Last week, the Washington Post Magazine debuted the "XX Files," a weekly feature that will spotlight personal essays by female writers. The first piece was awesome---a story about how bullshitting can land you naked in a Finnish embassy sauna, by local poet Sandra Beasley. In an online chat today, Beasley and Washington Post Magazine editor Sandy Fernandez answered some questions about the new column.

Beyond the usual fanfare and old-middle-school-classmate appearances, the chat also featured questions from readers wondering if designating a feature specifically for women writers was a bit, well, regressive:

Falls Church, Va.: Isn't XX Files a bit of a throwback to the days when Style was the "For And About women" section? In 2008, do we really want to present women's voices as something Other---something separate from "normal" voices---to be segregated and literally put in the back of the magazine?

and

Washington, D.C.: Is it just me, or does the XX Files read a bit like those old "Women's Sections" I've read that newspapers used to have?
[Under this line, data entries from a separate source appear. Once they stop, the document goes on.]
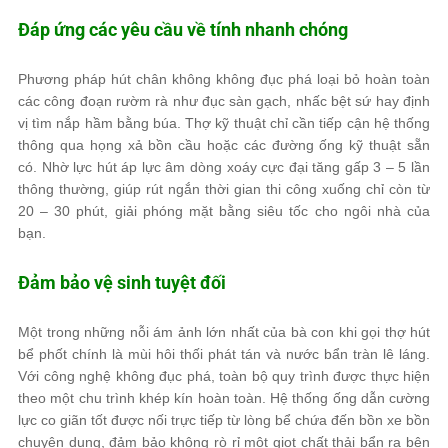
Đáp ứng các yêu cầu về tính nhanh chóng
Phương pháp hút chân không không đục phá loại bỏ hoàn toàn
các công đoạn rườm rà như đục sàn gạch, nhấc bệt sứ hay định
vị tìm nắp hầm bằng búa. Thợ kỹ thuật chỉ cần tiếp cận hệ thống
thông qua họng xả bồn cầu hoặc các đường ống kỹ thuật sẵn
có. Nhờ lực hút áp lực âm dòng xoáy cực đại tăng gấp 3 – 5 lần
thông thường, giúp rút ngắn thời gian thi công xuống chỉ còn từ
20 – 30 phút, giải phóng mặt bằng siêu tốc cho ngôi nhà của
bạn.
Đảm bảo vệ sinh tuyệt đối
Một trong những nỗi ám ảnh lớn nhất của bà con khi gọi thợ hút
bể phốt chính là mùi hôi thối phát tán và nước bẩn tràn lê láng.
Với công nghệ không đục phá, toàn bộ quy trình được thực hiện
theo một chu trình khép kín hoàn toàn. Hệ thống ống dẫn cường
lực co giãn tốt được nối trực tiếp từ lòng bể chứa đến bồn xe bồn
chuyên dụng, đảm bảo không rò rỉ một giọt chất thải bẩn ra bên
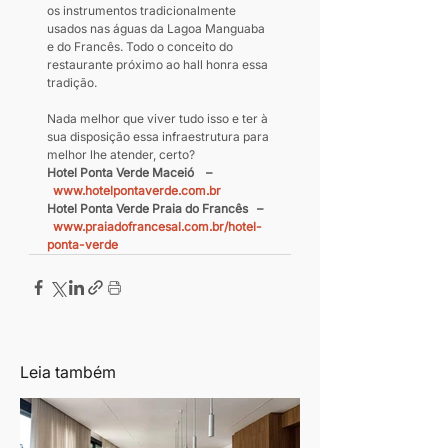
os instrumentos tradicionalmente 
usados nas águas da Lagoa Manguaba 
e do Francês. Todo o conceito do 
restaurante próximo ao hall honra essa 
tradição.
Nada melhor que viver tudo isso e ter à 
sua disposição essa infraestrutura para 
melhor lhe atender, certo?
Hotel Ponta Verde Maceió    –
www.hotelpontaverde.com.br
Hotel Ponta Verde Praia do Francês   –
www.praiadofrancesal.com.br/hotel-
ponta-verde
Leia também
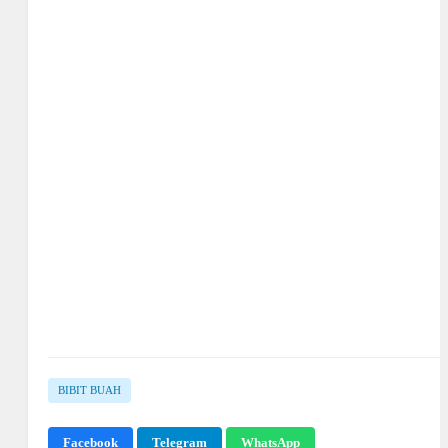
BIBIT BUAH
Facebook
Telegram
WhatsApp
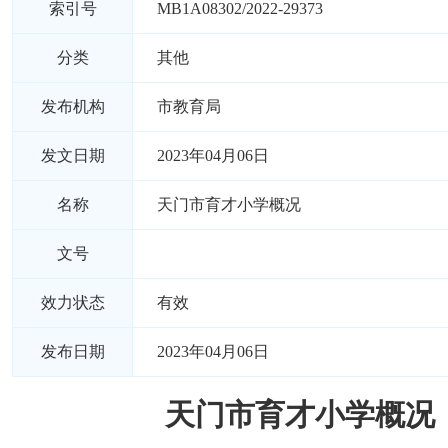
索引号
MB1A08302/2022-29373
分类
其他
发布机构
市教育局
发文日期
2023年04月06日
名称
天门市育才小学概况
文号
效力状态
有效
发布日期
2023年04月06日
天门市育才小学概况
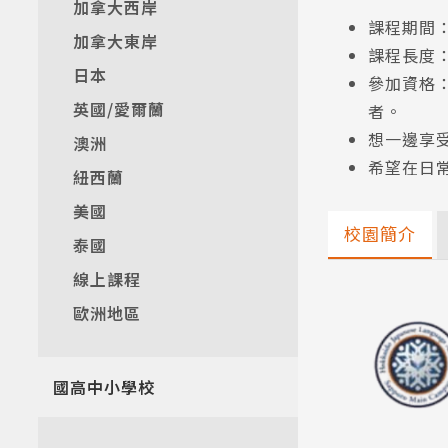
加拿大西岸
課程期間：20
加拿大東岸
課程長度
日本
參加資格
英國/愛爾蘭
者。
想一邊享
澳洲
希望在日
紐西蘭
美國
校園簡介
泰國
線上課程
歐洲地區
國高中小學校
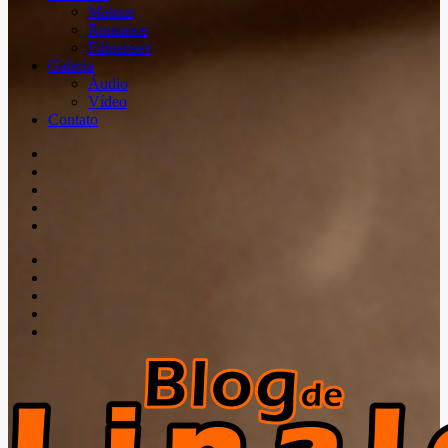
Mateus
Romanos
Filipenses
Galeria
Áudio
Vídeo
Contato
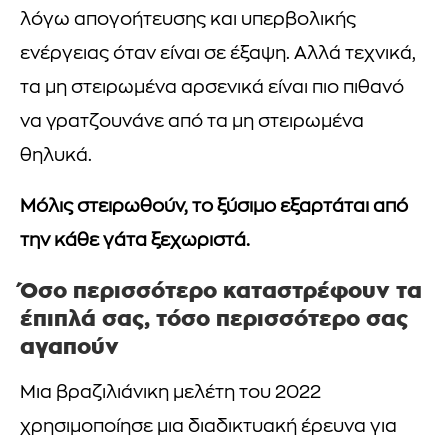
λόγω απογοήτευσης και υπερβολικής
ενέργειας όταν είναι σε έξαψη. Αλλά τεχνικά,
τα μη στειρωμένα αρσενικά είναι πιο πιθανό
να γρατζουνάνε από τα μη στειρωμένα
θηλυκά.
Μόλις στειρωθούν, το ξύσιμο εξαρτάται από
την κάθε γάτα ξεχωριστά.
Όσο περισσότερο καταστρέφουν τα
έπιπλά σας, τόσο περισσότερο σας
αγαπούν
Μια βραζιλιάνικη μελέτη του 2022
χρησιμοποίησε μια διαδικτυακή έρευνα για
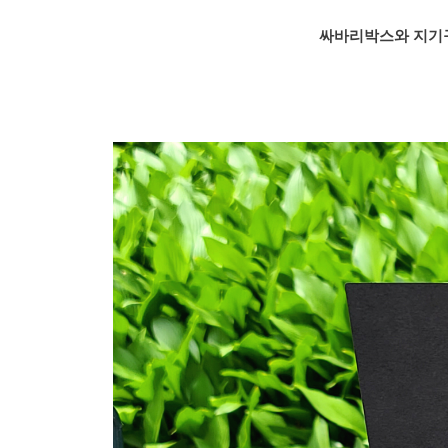
싸바리박스와 지기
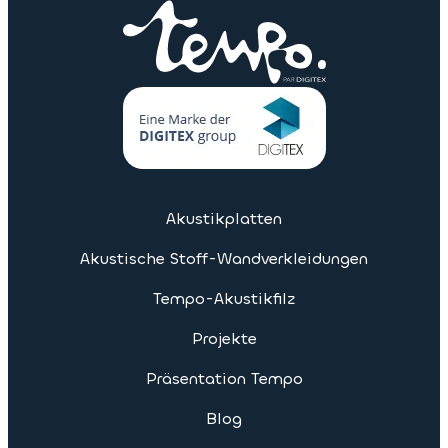
Akustikplatten
Akustische Stoff-Wandverkleidungen
Tempo-Akustikfilz
Projekte
Präsentation Tempo
Blog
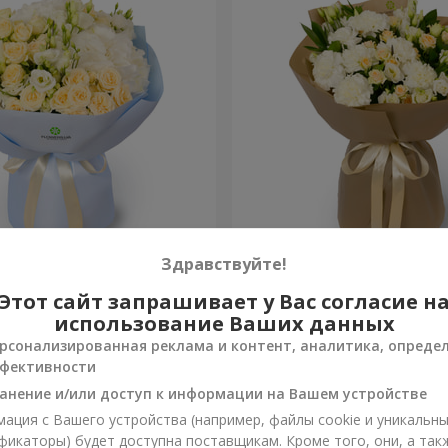
ана"
Букет "Веяна"
Здравствуйте!
Этот сайт запрашивает у Вас согласие н
3 284 грн
Заказать
использование Ваших данных
рсонализированная реклама и контент, аналитика, опреде
фективности
анение и/или доступ к информации на Вашем устройстве
ация с Вашего устройства (например, файлы cookie и уникальн
фикаторы) будет доступна поставщикам. Кроме того, они, а так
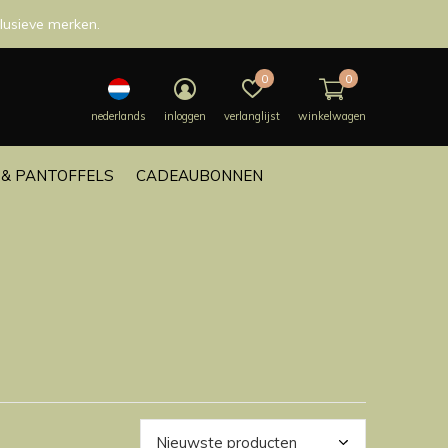
lusieve merken.
0
0
nederlands
inloggen
verlanglijst
winkelwagen
& PANTOFFELS
CADEAUBONNEN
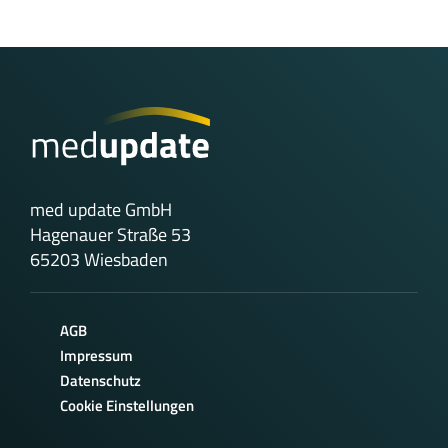
med update GmbH
Hagenauer Straße 53
65203 Wiesbaden
AGB
Impressum
Datenschutz
Cookie Einstellungen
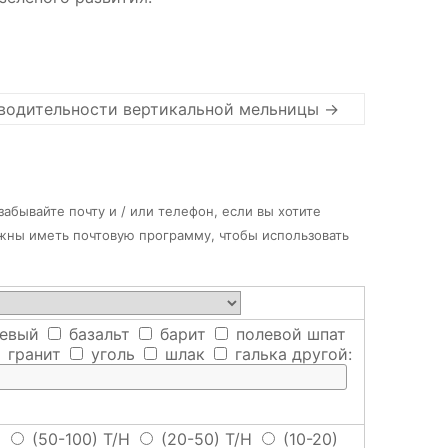
зводительности вертикальной мельницы
→
абывайте почту и / или телефон, если вы хотите
лжны иметь почтовую программу, чтобы использовать
евый
базальт
барит
полевой шпат
гранит
уголь
шлак
галька
другой:
H
(50-100) T/H
(20-50) T/H
(10-20)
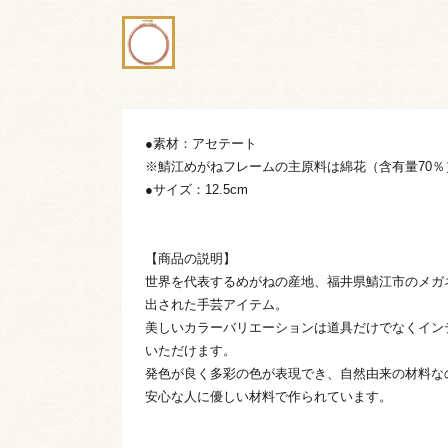
●素材：アセテート
※鯖江めがねフレームの主原料は綿花（含有量70％
●サイズ：12.5cm
【商品の説明】
世界を代表するめがねの産地、福井県鯖江市のメガ
出された手芸アイテム。
美しいカラーバリエーションは道具だけでなくイン
いただけます。
発色が良く多彩の色が表現でき、自然由来の材料な
安心な人に優しい材料で作られています。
The ghetto's updated for the times, but it's still a ghetto.

Fernandez's response: "I think there is a limiting aspect to 'ghetto' that isn't there for 'XX Files.' In the olden days, they said the Style section was a ghetto because it was the 'only' place in the paper that published women, or published on topics of interest to women. These days, we welcome women in all sections of the magazine. Except for Gene's page--that's strictly a Gene ghetto."

I think the feature's great; I'm interested in any writing about women's issues that manages to avoid "When Your Boobs Act Weird" and "The Girlfriend Habit That Will Deepen His Love" territory. What do you think: Should the Post send this feature back to the kitchen?